Of course, I am not certain we can reform the Trust, surely I have doubts that we can do that but still I believe that we can try to do it. I am certain that the Trust would never reform by itself, I believe that the Trust can only be reformed from the outside. I feel confident that changing the Trust is a realistic option that we should pursue, for without trying that, it would be imprudent to look at anything else, more so to submit our society to irreversible incorporation. Let’s not cut our nose to spite our face.
Bickering about Trust-o-cracy v. Mayor-o-cracy PLUS Trust-o-cracy, as they are poised to make us do, would dissipate our energies and tax our resources while leaving intact the reasons for our pain. The possibility of a misguided referendum return cannot be dismissed given the “education” they have already subjected us to and which has been smoothly disseminated for effective abortion. We need clear out our minds, but “they” are prepared to overdose us with “information”. What “they” have in store for us is conducive to “manufacturing consent” for incorporation by controling the last lap of the course to referendum.
It would be prudent to claim our democratic right to set ourselves the agenda for our society. We should apply our energies to identifying and exposing the reasons underlying the extensive public dissatisfactions with the status quo – that is what democracy exists for. We need to come to terms with the causes of the public resentment for the Trusts and to marshal the forces of a democratically governed society to make things right. For with a poor diagnosis the cure can be worse than the disease. Barking up the wrong tree as we may be mislead to do, bad as it is, is made much worse by the reality that we will not free ourselves from rule by the Trust. We will be left with all that we dislike in the Trust intact, to hurt us as it did in the past. Incorporation would keep us tethered to the Trust forever.
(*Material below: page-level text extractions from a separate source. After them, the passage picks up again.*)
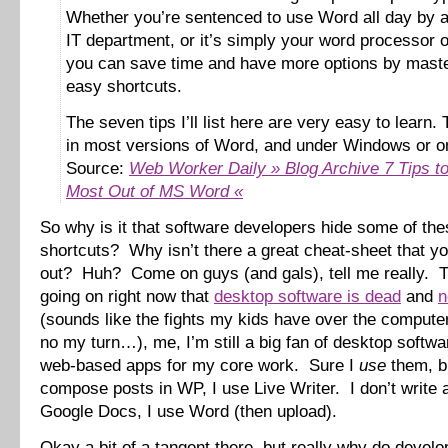
Whether you’re sentenced to use Word all day by a 
IT department, or it’s simply your word processor o
you can save time and have more options by maste
easy shortcuts.
The seven tips I’ll list here are very easy to learn.
in most versions of Word, and under Windows or o
Source:
Web Worker Daily » Blog Archive 7 Tips to
Most Out of MS Word «
So why is it that software developers hide some of the
shortcuts? Why isn’t there a great cheat-sheet that yo
out? Huh? Come on guys (and gals), tell me really. 
going on right now that
desktop software is dead
and
n
(sounds like the fights my kids have over the comput
no my turn…), me, I’m still a big fan of desktop softw
web-based apps for my core work. Sure I
use
them, bu
compose posts in WP, I use Live Writer. I don’t write
Google Docs, I use Word (then upload).
Okay a bit of a tangent there, but really why do develo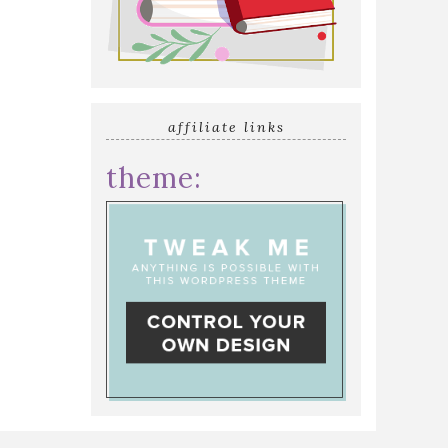
affiliate links
theme: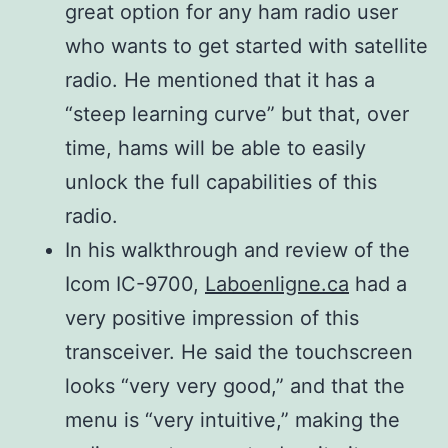
modulation
great option for any ham radio user
SOFT):
0.11 μV
who wants to get started with satellite
SSB/CW (10
Less than
radio. He mentioned that it has a
dB S/N)
1.0 μV
“steep learning curve” but that, over
AM (10 dB
Less than
time, hams will be able to easily
Spurious
S/N)
0.18 μV
unlock the full capabilities of this
emission
FM (12 dB
Harmonics
Less than
radio.
144 MHz
SINAD)
Less than –63 dB
0.35 μV
In his walkthrough and review of the
430/440
DV (1% BER)
Less than –61.8 dB
Less than
Icom IC-9700,
Laboenligne.ca
had a
MHz
(PN9)
Less than −53 dB
1.59 μV
very positive impression of this
1200 MHz
DD (1% BER)
transceiver. He said the touchscreen
(PN9)
looks “very very good,” and that the
Less
menu is “very intuitive,” making the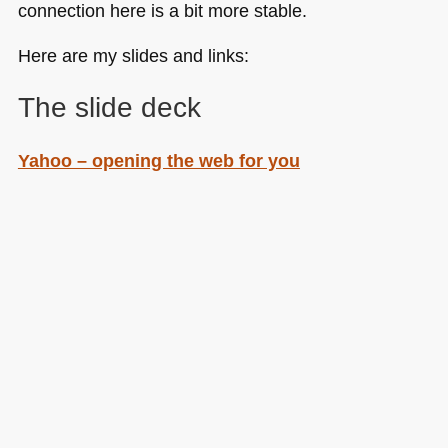
connection here is a bit more stable.
Here are my slides and links:
The slide deck
Yahoo – opening the web for you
There was a movement afoot advancing the option I suggest we consider. It flourished in the early part of the decade but it met strong reaction from the topBrass of the Trust. The reaction drove many people to resign in the belief that there is no escape from the Trust, other than rushing into “incorporation”. Indeed, there are signs of it surfacing again.
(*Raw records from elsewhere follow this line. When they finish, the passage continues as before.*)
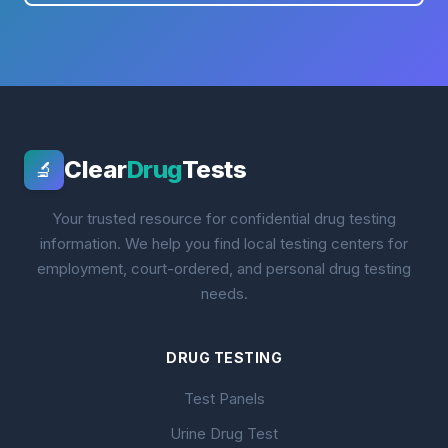
Clear
Drug
Tests
🔬
Your trusted resource for confidential drug testing
information. We help you find local testing centers for
employment, court-ordered, and personal drug testing
needs.
DRUG TESTING
Test Panels
Urine Drug Test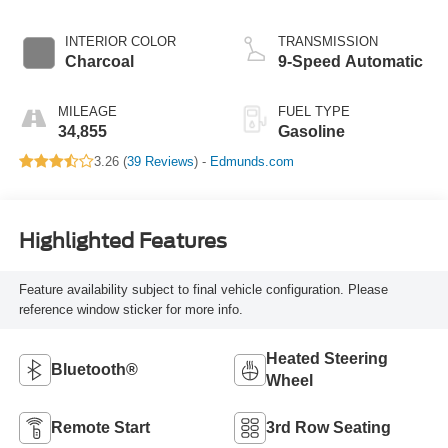
INTERIOR COLOR
TRANSMISSION
Charcoal
9-Speed Automatic
MILEAGE
FUEL TYPE
34,855
Gasoline
3.26 (
39 Reviews
) -
Edmunds.com
Highlighted Features
Feature availability subject to final vehicle configuration. Please
reference window sticker for more info.
Heated Steering
Bluetooth®
Wheel
Remote Start
3rd Row Seating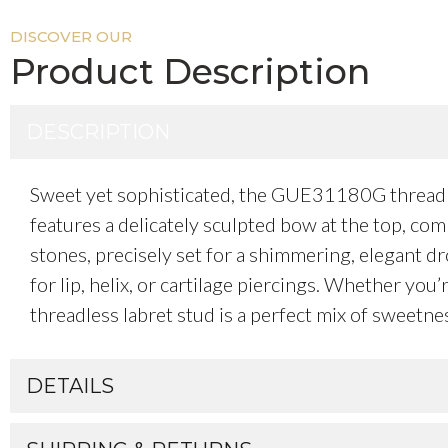
DISCOVER OUR
Product Description
DESCRIPTION
Sweet yet sophisticated, the GUE31180G threadles
features a delicately sculpted bow at the top, co
stones, precisely set for a shimmering, elegant d
for lip, helix, or cartilage piercings. Whether you
threadless labret stud is a perfect mix of sweetnes
DETAILS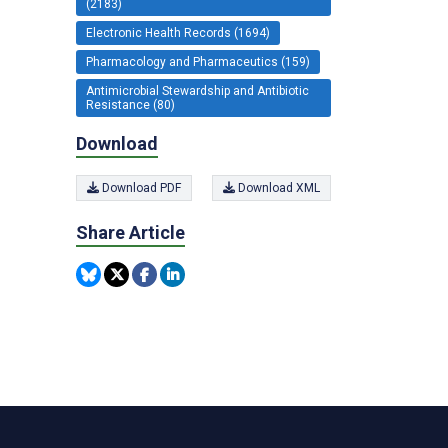
(2183)
Electronic Health Records (1694)
Pharmacology and Pharmaceutics (159)
Antimicrobial Stewardship and Antibiotic
Resistance (80)
Download
Download PDF
Download XML
Share Article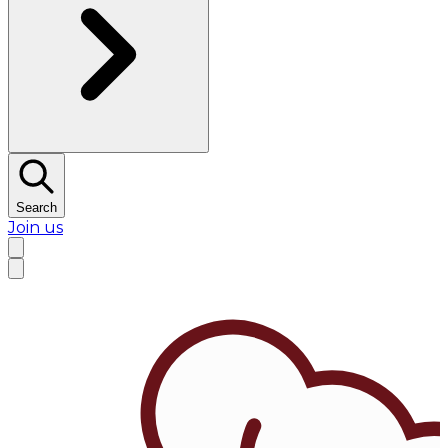
Search
Join us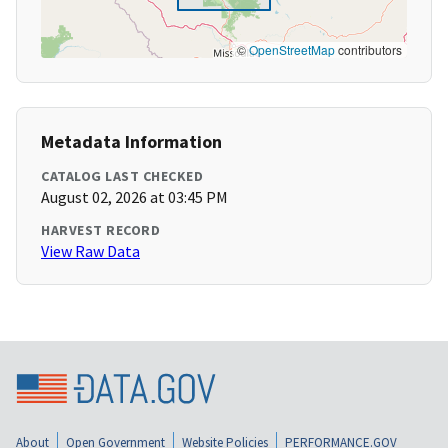
©
OpenStreetMap
contributors
Metadata Information
CATALOG LAST CHECKED
August 02, 2026 at 03:45 PM
HARVEST RECORD
View Raw Data
About
Open Government
Website Policies
PERFORMANCE.GOV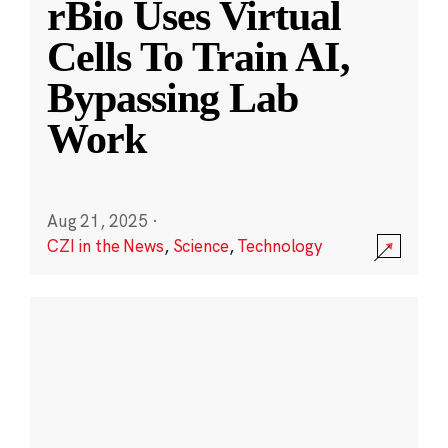
rBio Uses Virtual
Cells To Train AI,
Bypassing Lab
Work
Aug 21, 2025
·
CZI in the News
,
Science
,
Technology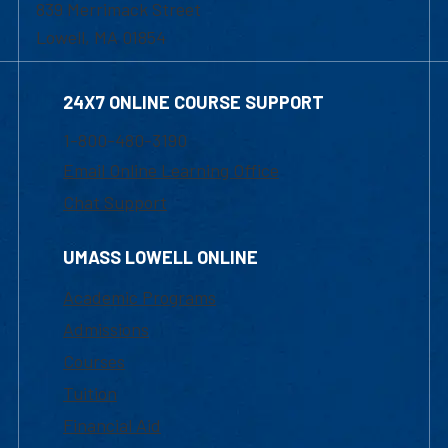
839 Merrimack Street
Lowell, MA 01854
24X7 ONLINE COURSE SUPPORT
1-800-480-3190
Email Online Learning Office
Chat Support
UMASS LOWELL ONLINE
Academic Programs
Admissions
Courses
Tuition
Financial Aid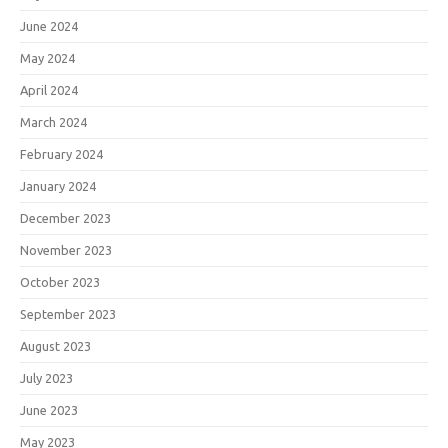
June 2024
May 2024
April 2024
March 2024
February 2024
January 2024
December 2023
November 2023
October 2023
September 2023
August 2023
July 2023
June 2023
May 2023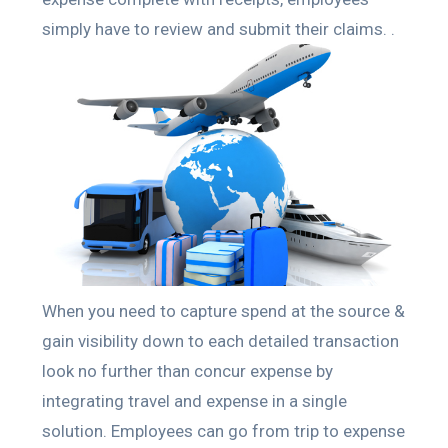
simply have to review and submit their claims. .
When you need to capture spend at the source &
gain visibility down to each detailed transaction
look no further than concur expense by
integrating travel and expense in a single
solution. Employees can go from trip to expense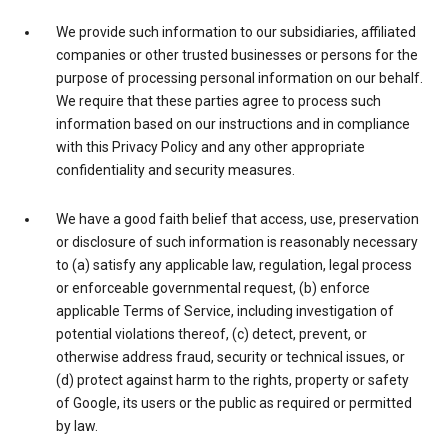
We provide such information to our subsidiaries, affiliated
companies or other trusted businesses or persons for the
purpose of processing personal information on our behalf.
We require that these parties agree to process such
information based on our instructions and in compliance
with this Privacy Policy and any other appropriate
confidentiality and security measures.
We have a good faith belief that access, use, preservation
or disclosure of such information is reasonably necessary
to (a) satisfy any applicable law, regulation, legal process
or enforceable governmental request, (b) enforce
applicable Terms of Service, including investigation of
potential violations thereof, (c) detect, prevent, or
otherwise address fraud, security or technical issues, or
(d) protect against harm to the rights, property or safety
of Google, its users or the public as required or permitted
by law.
I do not want to go over what “they”, the Trust, have done to us, if avoidable – that is why I write about and pray for what I call horse-sense, to wit for Democracy. We must calm down, cleanse the propaganda out of our heads and consider ideas people generate for delivering ourselves from the Trust we know and despise, to a new Trust designed to address our needs. Doing that would spare us the fate of been driven to systematically urbanize our island, our place under the Sun and the Rain where we came refugees from urbanism.
My suggestion is we proceed with a Zero Base consideration of the Islands Trust, as we approach the half century mark of enduring it after it was imposed upon us in 1974. It must be “people driven” and must be done entirely in the open, like democracy demands, like parliaments and courts of justice operate. Let us see who would oppose this and hear them explain why.
I do believe that we can restructure the Trust if we put our collective minds to it. We could easily provide for inclusion of the “protect and preserve” calling of the Trust, indeed I think we would not want it any other way. But there are other aspects of living important to us and the future of society which we can include in the system of local government we want for ourselves and future generations of Islanders. This and more we can do and, of course, more ideas would pop up for us to consider.
What we must not do is to hobble the society with something bad, in our rush to escape the Trust as it now stands.